Scikit-Learn Compatibility
Scikit-Learn¶
Many of the language-backends inside of this package can be used in scikit-learn pipelines.
We've implemented a compatible .fit()
and .transform()
API which means that
you could write scikit-learn pipelines like this:
import numpy as np
from whatlies.language import SpacyLanguage
from sklearn.pipeline import Pipeline
from sklearn.linear_model import LogisticRegression
pipe = Pipeline([
("embed", SpacyLanguage("en_core_web_md")),
("model", LogisticRegression())
])
X = [
"i really like this post",
"thanks for that comment",
"i enjoy this friendly forum",
"this is a bad post",
"i dislike this article",
"this is not well written"
]
y = np.array([1, 1, 1, 0, 0, 0])
pipe.fit(X, y)
This pipeline is using the embeddings from spaCy now and passing those to the logistic regression.
pipe.predict_proba(X)
# array([[0.37862409, 0.62137591],
# [0.27858304, 0.72141696],
# [0.21386529, 0.78613471],
# [0.7155662 , 0.2844338 ],
# [0.64924579, 0.35075421],
# [0.76414156, 0.23585844]])
You could make a pipeline that generates both dense and sparse features by using a FeatureUnion.

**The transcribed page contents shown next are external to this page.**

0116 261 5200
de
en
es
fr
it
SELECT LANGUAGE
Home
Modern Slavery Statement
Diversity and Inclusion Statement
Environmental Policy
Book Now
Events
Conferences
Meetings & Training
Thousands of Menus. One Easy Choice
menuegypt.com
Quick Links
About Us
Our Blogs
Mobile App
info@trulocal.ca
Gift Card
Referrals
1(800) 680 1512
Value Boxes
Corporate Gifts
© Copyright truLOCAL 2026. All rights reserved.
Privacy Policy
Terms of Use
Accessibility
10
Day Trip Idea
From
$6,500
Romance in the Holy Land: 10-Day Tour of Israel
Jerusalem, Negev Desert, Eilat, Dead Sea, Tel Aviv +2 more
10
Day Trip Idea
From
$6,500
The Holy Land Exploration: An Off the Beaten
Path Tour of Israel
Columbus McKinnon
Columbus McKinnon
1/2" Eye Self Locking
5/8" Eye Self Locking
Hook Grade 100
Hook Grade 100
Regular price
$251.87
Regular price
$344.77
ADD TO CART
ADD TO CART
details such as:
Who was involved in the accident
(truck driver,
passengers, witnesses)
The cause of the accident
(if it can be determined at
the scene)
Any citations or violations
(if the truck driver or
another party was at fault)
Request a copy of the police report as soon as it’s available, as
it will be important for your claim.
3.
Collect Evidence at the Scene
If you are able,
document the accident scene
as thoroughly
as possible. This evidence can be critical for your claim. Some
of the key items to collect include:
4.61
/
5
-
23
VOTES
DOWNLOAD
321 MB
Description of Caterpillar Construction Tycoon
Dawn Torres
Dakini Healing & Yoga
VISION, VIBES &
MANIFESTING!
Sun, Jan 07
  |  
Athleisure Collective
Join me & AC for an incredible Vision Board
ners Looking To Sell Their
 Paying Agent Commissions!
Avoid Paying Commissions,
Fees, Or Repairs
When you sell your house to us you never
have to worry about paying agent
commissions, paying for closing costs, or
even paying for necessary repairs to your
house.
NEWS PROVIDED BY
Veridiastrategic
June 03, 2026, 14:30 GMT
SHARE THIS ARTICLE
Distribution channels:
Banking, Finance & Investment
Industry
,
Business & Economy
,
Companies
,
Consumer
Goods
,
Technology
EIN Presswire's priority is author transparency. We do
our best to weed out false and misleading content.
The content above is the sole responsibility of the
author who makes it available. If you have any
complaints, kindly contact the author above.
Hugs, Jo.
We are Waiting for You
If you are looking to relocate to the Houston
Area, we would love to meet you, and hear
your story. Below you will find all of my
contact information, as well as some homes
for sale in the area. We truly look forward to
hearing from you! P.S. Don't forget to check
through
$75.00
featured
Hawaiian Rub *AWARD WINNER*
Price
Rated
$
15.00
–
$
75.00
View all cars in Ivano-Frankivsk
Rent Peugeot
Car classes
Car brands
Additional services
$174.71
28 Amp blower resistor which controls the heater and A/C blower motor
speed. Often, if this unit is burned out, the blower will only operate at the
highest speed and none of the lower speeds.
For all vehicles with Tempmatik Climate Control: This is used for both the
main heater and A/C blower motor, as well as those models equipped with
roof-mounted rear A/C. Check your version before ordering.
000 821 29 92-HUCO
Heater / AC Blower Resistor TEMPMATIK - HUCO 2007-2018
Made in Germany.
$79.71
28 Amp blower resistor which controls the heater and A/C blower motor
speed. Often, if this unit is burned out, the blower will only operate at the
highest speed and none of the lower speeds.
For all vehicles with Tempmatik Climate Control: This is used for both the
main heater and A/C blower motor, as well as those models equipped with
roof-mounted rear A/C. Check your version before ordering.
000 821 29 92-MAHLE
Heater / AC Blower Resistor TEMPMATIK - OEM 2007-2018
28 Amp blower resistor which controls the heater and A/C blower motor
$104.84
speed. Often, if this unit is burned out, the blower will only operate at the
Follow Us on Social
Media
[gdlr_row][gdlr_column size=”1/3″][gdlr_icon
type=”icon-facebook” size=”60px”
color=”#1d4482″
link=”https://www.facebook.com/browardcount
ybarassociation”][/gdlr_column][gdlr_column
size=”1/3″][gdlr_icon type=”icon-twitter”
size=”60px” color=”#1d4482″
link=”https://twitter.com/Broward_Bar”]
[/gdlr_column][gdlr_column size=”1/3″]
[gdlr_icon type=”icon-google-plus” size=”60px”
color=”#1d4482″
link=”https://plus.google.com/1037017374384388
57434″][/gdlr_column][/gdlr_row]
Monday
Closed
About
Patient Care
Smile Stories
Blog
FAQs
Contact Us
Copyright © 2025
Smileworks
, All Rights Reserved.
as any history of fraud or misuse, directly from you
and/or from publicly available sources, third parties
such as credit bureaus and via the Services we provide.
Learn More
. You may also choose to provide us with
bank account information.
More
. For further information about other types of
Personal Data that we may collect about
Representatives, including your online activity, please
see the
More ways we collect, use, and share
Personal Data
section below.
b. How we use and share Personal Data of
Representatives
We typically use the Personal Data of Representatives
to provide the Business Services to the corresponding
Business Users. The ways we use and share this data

from sklearn.pipeline import FeatureUnion
from sklearn.feature_extraction.text import CountVectorizer
preprocess = FeatureUnion([
("dense", SpacyLanguage("en_core_web_md")),
("sparse_word", CountVectorizer()),
("sparse_subword", CountVectorizer(analyzer="char", ngram_range=(2, 4)))
])
Supported Models¶
Every language backend that this library offers is compatible for use in a scikit-learn pipeline. This includes the following;
whatlies.language.SpacyLanguage
whatlies.language.FasttextLanguage
whatlies.language.CountVectorLanguage
whatlies.language.BytePairLanguage
whatlies.language.GensimLanguage
whatlies.language.HFTransformersLanguage
whatlies.language.TFHubLanguage
whatlies.language.UniversalSentenceLanguage
whatlies.language.SentenceTFMLanguage
whatlies.language.UniversalSentenceLanguage
whatlies.language.LaBSELanguage
Caveats¶
There's a few caveats to be aware of though. In general these language backends cannot be
directly pickled so that means that you won't be able to save a pipeline if there's a whatlies
component in it. This also means that you cannot use a gridsearch. Where possible we try to
test against scikit-learn's testing utilities but for now the use-case is limited for use in
a Pipeline
. You should assume that you cannot use GridSearchCV
and that you cannot pickle
to disk.
If you see a way to properly support this in general, let us know on github by creating an issue.